» HOW TO COMPLETE THIS TASK:
Write the data out again, exactly as given.

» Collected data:
▼

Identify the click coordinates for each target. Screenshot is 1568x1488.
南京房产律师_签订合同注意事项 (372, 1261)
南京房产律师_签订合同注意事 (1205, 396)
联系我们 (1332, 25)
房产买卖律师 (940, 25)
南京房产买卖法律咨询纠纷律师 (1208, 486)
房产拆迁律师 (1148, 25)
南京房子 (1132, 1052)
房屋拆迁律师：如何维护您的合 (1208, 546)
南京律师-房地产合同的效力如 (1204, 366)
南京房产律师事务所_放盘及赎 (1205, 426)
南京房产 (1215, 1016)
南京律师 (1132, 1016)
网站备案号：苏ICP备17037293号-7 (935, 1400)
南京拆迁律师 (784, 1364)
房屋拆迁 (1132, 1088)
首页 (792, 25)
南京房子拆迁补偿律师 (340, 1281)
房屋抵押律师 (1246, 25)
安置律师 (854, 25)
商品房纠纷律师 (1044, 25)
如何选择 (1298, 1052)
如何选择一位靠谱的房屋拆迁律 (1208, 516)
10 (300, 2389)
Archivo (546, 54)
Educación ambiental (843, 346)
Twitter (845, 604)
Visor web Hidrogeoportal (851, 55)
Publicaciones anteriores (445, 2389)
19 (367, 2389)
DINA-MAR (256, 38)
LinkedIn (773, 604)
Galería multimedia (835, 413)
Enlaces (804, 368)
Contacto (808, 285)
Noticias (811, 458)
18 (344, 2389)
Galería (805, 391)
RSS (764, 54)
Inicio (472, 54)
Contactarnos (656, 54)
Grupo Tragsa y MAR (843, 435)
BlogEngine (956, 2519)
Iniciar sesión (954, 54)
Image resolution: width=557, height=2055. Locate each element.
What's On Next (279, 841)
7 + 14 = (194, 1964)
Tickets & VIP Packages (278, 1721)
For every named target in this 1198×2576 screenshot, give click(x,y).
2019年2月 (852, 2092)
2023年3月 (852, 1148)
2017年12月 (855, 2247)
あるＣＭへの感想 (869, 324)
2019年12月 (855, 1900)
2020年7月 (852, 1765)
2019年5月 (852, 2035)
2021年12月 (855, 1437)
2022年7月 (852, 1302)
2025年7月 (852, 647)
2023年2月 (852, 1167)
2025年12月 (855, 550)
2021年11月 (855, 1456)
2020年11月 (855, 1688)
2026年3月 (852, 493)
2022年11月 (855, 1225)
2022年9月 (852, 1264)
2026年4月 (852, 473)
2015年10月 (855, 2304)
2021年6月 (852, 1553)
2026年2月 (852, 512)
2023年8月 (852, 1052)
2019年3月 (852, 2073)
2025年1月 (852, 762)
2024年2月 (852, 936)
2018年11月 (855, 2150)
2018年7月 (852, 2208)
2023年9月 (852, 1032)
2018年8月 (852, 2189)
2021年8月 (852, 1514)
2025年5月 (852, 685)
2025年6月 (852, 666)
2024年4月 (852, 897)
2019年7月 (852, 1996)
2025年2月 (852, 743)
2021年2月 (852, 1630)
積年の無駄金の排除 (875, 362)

▲

» EXERCISE OUTPUT:
Identify the click coordinates for each target. Screenshot is 1568x1488.
南京房产律师_签订合同注意事项 (372, 1261)
南京房产律师_签订合同注意事 (1205, 396)
联系我们 (1332, 25)
房产买卖律师 (940, 25)
南京房产买卖法律咨询纠纷律师 (1208, 486)
房产拆迁律师 (1148, 25)
南京房子 (1132, 1052)
房屋拆迁律师：如何维护您的合 (1208, 546)
南京律师-房地产合同的效力如 (1204, 366)
南京房产律师事务所_放盘及赎 (1205, 426)
南京房产 (1215, 1016)
南京律师 (1132, 1016)
网站备案号：苏ICP备17037293号-7 (935, 1400)
南京拆迁律师 (784, 1364)
房屋拆迁 (1132, 1088)
首页 (792, 25)
南京房子拆迁补偿律师 (340, 1281)
房屋抵押律师 (1246, 25)
安置律师 (854, 25)
商品房纠纷律师 (1044, 25)
如何选择 (1298, 1052)
如何选择一位靠谱的房屋拆迁律 (1208, 516)
10 (300, 2389)
Archivo (546, 54)
Educación ambiental (843, 346)
Twitter (845, 604)
Visor web Hidrogeoportal (851, 55)
Publicaciones anteriores (445, 2389)
19 (367, 2389)
DINA-MAR (256, 38)
LinkedIn (773, 604)
Galería multimedia (835, 413)
Enlaces (804, 368)
Contacto (808, 285)
Noticias (811, 458)
18 (344, 2389)
Galería (805, 391)
RSS (764, 54)
Inicio (472, 54)
Contactarnos (656, 54)
Grupo Tragsa y MAR (843, 435)
BlogEngine (956, 2519)
Iniciar sesión (954, 54)
Image resolution: width=557, height=2055. Locate each element.
What's On Next (279, 841)
7 + 14 = (194, 1964)
Tickets & VIP Packages (278, 1721)
For every named target in this 1198×2576 screenshot, give click(x,y).
2019年2月 (852, 2092)
2023年3月 (852, 1148)
2017年12月 (855, 2247)
あるＣＭへの感想 (869, 324)
2019年12月 (855, 1900)
2020年7月 (852, 1765)
2019年5月 (852, 2035)
2021年12月 (855, 1437)
2022年7月 (852, 1302)
2025年7月 (852, 647)
2023年2月 (852, 1167)
2025年12月 (855, 550)
2021年11月 (855, 1456)
2020年11月 (855, 1688)
2026年3月 (852, 493)
2022年11月 (855, 1225)
2022年9月 (852, 1264)
2026年4月 (852, 473)
2015年10月 (855, 2304)
2021年6月 (852, 1553)
2026年2月 (852, 512)
2023年8月 (852, 1052)
2019年3月 (852, 2073)
2025年1月 (852, 762)
2024年2月 (852, 936)
2018年11月 (855, 2150)
2018年7月 (852, 2208)
2023年9月 (852, 1032)
2018年8月 (852, 2189)
2021年8月 (852, 1514)
2025年5月 (852, 685)
2025年6月 (852, 666)
2024年4月 (852, 897)
2019年7月 (852, 1996)
2025年2月 (852, 743)
2021年2月 (852, 1630)
積年の無駄金の排除 (875, 362)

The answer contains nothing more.